I had just posted an article regarding karma and then United Airlines delivers a perfect example of what NOT to do.
Musician Dave Carroll flew United about a year ago. Somewhere along his trip his $3500 guitar was broken. He immediately complained to three flight attendants, who all couldn’t be bothered. Over the next year, he complained to and dealt with several different company representatives up and down the corporate food chain. Nine months later, he finally received an email from a Ms. Irlweg stating that United will not offer any type of compensation or replacement. They didn’t deny damaging the guitar, but rather based their decision on the fact that he didn’t speak to the right people at the right time. But the story doesn’t end there.
Mr. Carroll decided, as a musician, he had one last resort. And he even informed United of his intentions beforehand. In his own words:
In my final reply to Ms. Irlweg I told her that I would be writing three songs about United Airlines and my experience in the whole matter. I would then make videos for these songs and offer them for free download online, inviting viewers to vote on their favourite United song.

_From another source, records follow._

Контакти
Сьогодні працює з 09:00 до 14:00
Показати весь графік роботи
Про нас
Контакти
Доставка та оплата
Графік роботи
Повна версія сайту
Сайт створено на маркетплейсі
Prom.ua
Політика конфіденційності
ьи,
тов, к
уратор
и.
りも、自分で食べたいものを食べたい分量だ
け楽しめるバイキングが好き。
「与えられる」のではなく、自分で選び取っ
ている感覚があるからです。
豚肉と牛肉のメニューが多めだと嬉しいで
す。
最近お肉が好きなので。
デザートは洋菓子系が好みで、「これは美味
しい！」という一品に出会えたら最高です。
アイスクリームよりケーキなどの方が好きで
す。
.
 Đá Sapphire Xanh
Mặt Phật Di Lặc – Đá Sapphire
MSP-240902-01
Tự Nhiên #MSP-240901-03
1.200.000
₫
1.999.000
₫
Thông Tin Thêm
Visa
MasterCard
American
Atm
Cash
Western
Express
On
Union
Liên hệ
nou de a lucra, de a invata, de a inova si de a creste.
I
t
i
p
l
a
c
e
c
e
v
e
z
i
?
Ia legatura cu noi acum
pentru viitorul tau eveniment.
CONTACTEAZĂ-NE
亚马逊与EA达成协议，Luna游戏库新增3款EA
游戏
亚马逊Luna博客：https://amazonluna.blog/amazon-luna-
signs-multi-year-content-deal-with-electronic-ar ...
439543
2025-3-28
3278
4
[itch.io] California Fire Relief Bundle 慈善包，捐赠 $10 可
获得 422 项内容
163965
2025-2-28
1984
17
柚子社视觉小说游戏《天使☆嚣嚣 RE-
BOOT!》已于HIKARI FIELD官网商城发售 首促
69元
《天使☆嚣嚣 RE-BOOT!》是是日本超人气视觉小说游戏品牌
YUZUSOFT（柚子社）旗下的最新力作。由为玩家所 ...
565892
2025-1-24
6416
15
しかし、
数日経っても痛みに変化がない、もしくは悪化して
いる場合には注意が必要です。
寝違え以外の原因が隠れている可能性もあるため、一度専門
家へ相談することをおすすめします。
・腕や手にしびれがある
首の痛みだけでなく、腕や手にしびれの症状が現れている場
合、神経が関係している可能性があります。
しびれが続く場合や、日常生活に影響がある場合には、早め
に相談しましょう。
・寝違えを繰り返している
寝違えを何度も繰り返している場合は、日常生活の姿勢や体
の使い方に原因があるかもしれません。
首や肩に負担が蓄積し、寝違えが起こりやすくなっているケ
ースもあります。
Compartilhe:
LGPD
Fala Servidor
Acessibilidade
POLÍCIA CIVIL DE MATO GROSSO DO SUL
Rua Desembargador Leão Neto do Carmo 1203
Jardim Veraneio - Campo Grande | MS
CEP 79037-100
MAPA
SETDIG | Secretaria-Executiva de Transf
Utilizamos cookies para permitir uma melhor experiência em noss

My goal: to get one million hits in one year.
And, of course, United ignored him. So he wrote and posted his first song, United Breaks Guitars. The video has gone viral and has been viewed, commented on, and shared all around the web. He says a second is almost done, and a third is on it’s way.

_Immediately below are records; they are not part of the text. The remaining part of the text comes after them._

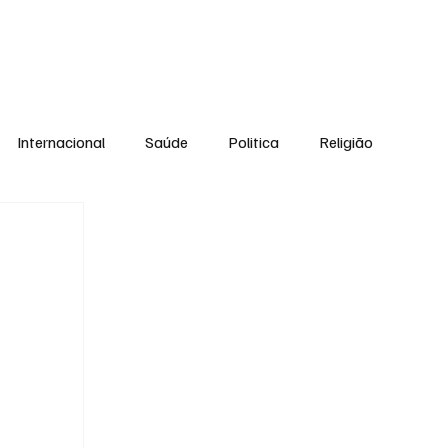
Equipe
Internacional
Saúde
Politica
Religião
Esporte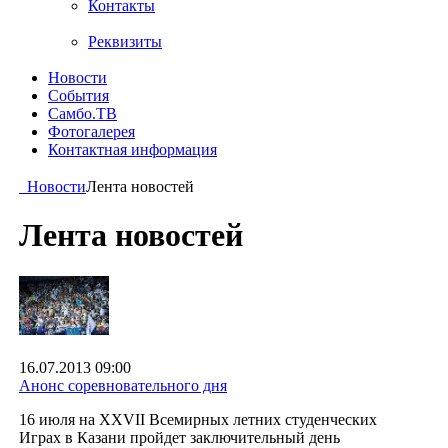
Контакты
Реквизиты
Новости
События
Самбо.ТВ
Фотогалерея
Контактная информация
Новости
Лента новостей
Лента новостей
16.07.2013 09:00
Анонс соревновательного дня
16 июля на XXVII Всемирных летних студенческих
Играх в Казани пройдет заключительный день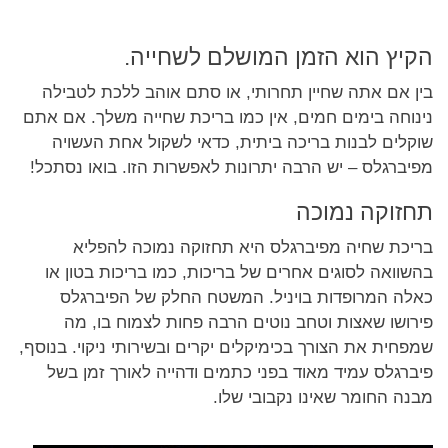
הקיץ הוא הזמן המושלם לשחייה.
בין אם אתה שחיין תחרותי, או סתם אוהב ללכת לטבילה
נינוחה בימים חמים, אין כמו בריכת שחייה משלך. אם אתם
שוקלים לבנות בריכה ביתית, כדאי לשקול אחת העשויה
מפיברגלס – יש הרבה יתרונות לאפשרות הזו. בואו נסתכל!
תחזוקה נמוכה
בריכת שחיה מפיברגלס היא תחזוקה נמוכה להפליא
בהשוואה לסוגים אחרים של בריכות, כמו בריכות בטון או
כאלה המרופדות בויניל. המשטח החלק של הפיברגלס
פירושו שאצות וטחב נוטים הרבה פחות לצמוח בו, מה
שמפחית את הצורך בכימיקלים יקרים ובשירותי ניקוי. בנוסף,
פיברגלס עמיד מאוד בפני כתמים ודהייה לאורך זמן בשל
מבנה החומר שאינו נקבובי שלו.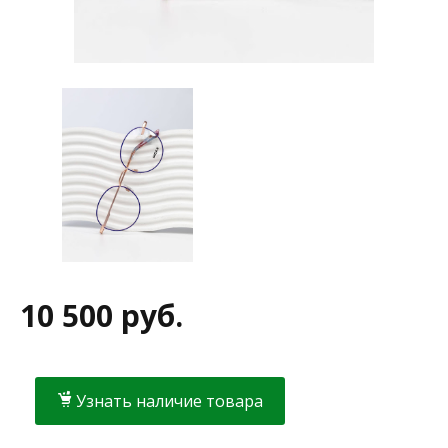
10 500 руб.
Узнать наличие товара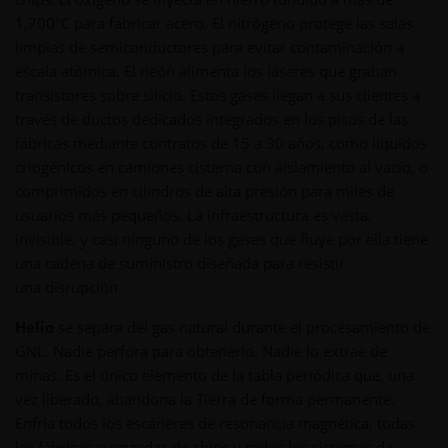
1,700°C para fabricar acero. El nitrógeno protege las salas
limpias de semiconductores para evitar contaminación a
escala atómica. El neón alimenta los láseres que graban
transistores sobre silicio. Estos gases llegan a sus clientes a
través de ductos dedicados integrados en los pisos de las
fábricas mediante contratos de 15 a 30 años, como líquidos
criogénicos en camiones cisterna con aislamiento al vacío, o
comprimidos en cilindros de alta presión para miles de
usuarios más pequeños. La infraestructura es vasta,
invisible, y casi ninguno de los gases que fluye por ella tiene
una cadena de suministro diseñada para resistir
una disrupción.
Helio
se separa del gas natural durante el procesamiento de
GNL. Nadie perfora para obtenerlo. Nadie lo extrae de
minas. Es el único elemento de la tabla periódica que, una
vez liberado, abandona la Tierra de forma permanente.
Enfría todos los escáneres de resonancia magnética, todas
las fábricas avanzadas de chips y todos los sistemas de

Wouldn’t you know it, now United has now announced that they “contacted him directly” to “make things right.” They could have saved themselves the effort and the bad press from just taking care of Mr. Carroll’s problem at the start of this mess. And it would definitely be cheaper than whatever they are going to agree upon now.
With the airline industry as competitive as it is, no carrier needs this type of negative publicity. The Internet gives every customer a great big megaphone to attack you when they are mistreated. So do right by others, and they’ll do right by you.